Saturday, December 4, 2010

Review: Death in Venice

Death in VeniceDeath in Venice by Thomas Mann

My rating: 4 of 5 stars


Thomas Mann's famous novella tells the story of Gustav von Aschenbach, an internationally renowned writer who travels to Venice and becomes erotically obsessed with a young boy. This obsession leads eventually, as the title would suggest, to his death, both metaphorically and literally.

The character of Aschenbach is a fascinating one; he is brilliant, devoted to his work, and he sees the world through the eyes of a learned artist who lives entirely in the mind. Given Mann's interest in Freudian psychology, it is difficult not to see this as the story of the return of the repressed: his ascetic and discipline lifestyle -- the key to his literary success and reputation -- finally cracks as the libidic (is that a word?) energies so long sublimated into artist endeavors take control, manifesting in his pederastic desire for the young Polish boy, Tadzio, a representative, perhaps, to Aschenbach of his own lost, fragile sexuality, childish and immature in its development. At the same time, Aschenbach's sexual desires are bound up with a death drive; his trip to Venice is spurred by an imposing and frightening figure staring at him from a cemetery, and Tadzio himself is described as delicate and sickly. Through Aschenbach's obsessive pursuit of Tadzio -- a pursuit that, despite its passion, remains physically unconsummated -- Mann explores the paradoxical connections between Eros and Thanatos, the drive to experience and express life in a moment of passion and the desire to abandon that life, the loss of self in erotic union.

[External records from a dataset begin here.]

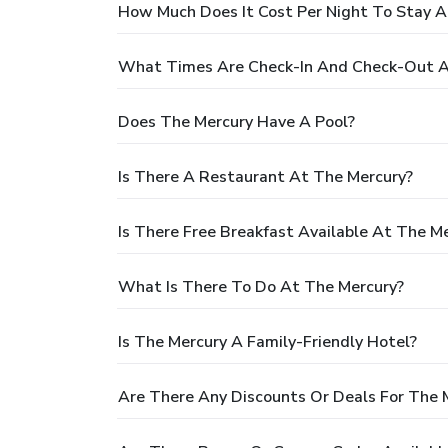
How Much Does It Cost Per Night To Stay A
What Times Are Check-In And Check-Out A
Does The Mercury Have A Pool?
Is There A Restaurant At The Mercury?
Is There Free Breakfast Available At The M
What Is There To Do At The Mercury?
Is The Mercury A Family-Friendly Hotel?
Are There Any Discounts Or Deals For The 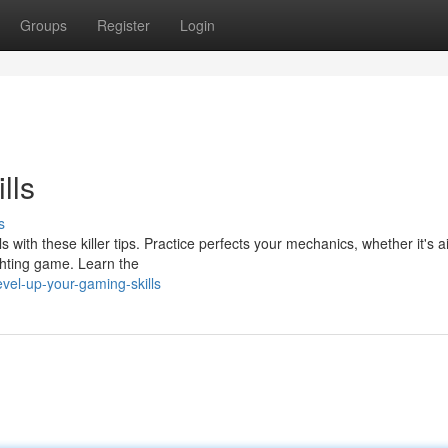
Groups
Register
Login
lls
s
with these killer tips. Practice perfects your mechanics, whether it's a
ighting game. Learn the
vel-up-your-gaming-skills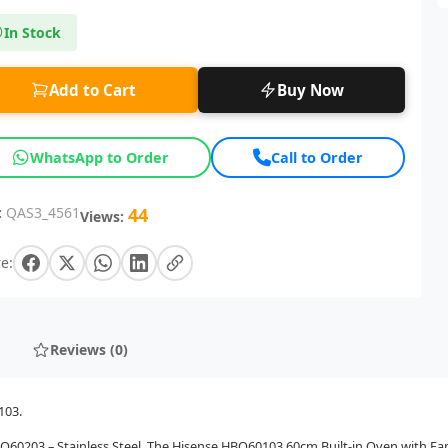
In Stock
Add to Cart
Buy Now
WhatsApp to Order
Call to Order
:
QAS3_4561
44
Views:
e:
Reviews (0)
103.
BO60203 – Stainless Steel. The Hisense HBO60103 60cm Built-in Oven with Fa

Because the narrative operates from the perspective of Aschenbach (although it is not a first-person narrator), the writing is extremely erudite. Aschenbach is an intellectual, and even in his most passionate moments sees the world through the lens of his artistic and philosophical pursuits. The novella is filled with allusions to and discussions of classical myth and thought, in particular Plato's works on love and desire. The extremely refined art and artifice of the work is in keeping with Aschenbach's character, although it also means that the work often feels rather detached; we don't inhabit Aschenbach's mind, we understand it intellectually, through the conceptual vocabulary he himself has built up through his life. That's not to say that it is not compelling, but it isn't a "page-turner" in any traditional sense. As a reader, I felt motivated not by passion, but by the intellectual interest to study Aschenbach's passion, to understand it and find out how it would resolve (or not resolve) itself. It works, definitely -- it reproduces in the reader the mind of its central character and with its attendant conflicts, tensions, and flaws -- but it isn't a work that I would see myself returning to repeatedly to read for enjoyment. It is, I think, literature as philosophy, and as such, it requires a thoughtful, philosophical, and somewhat detached mood.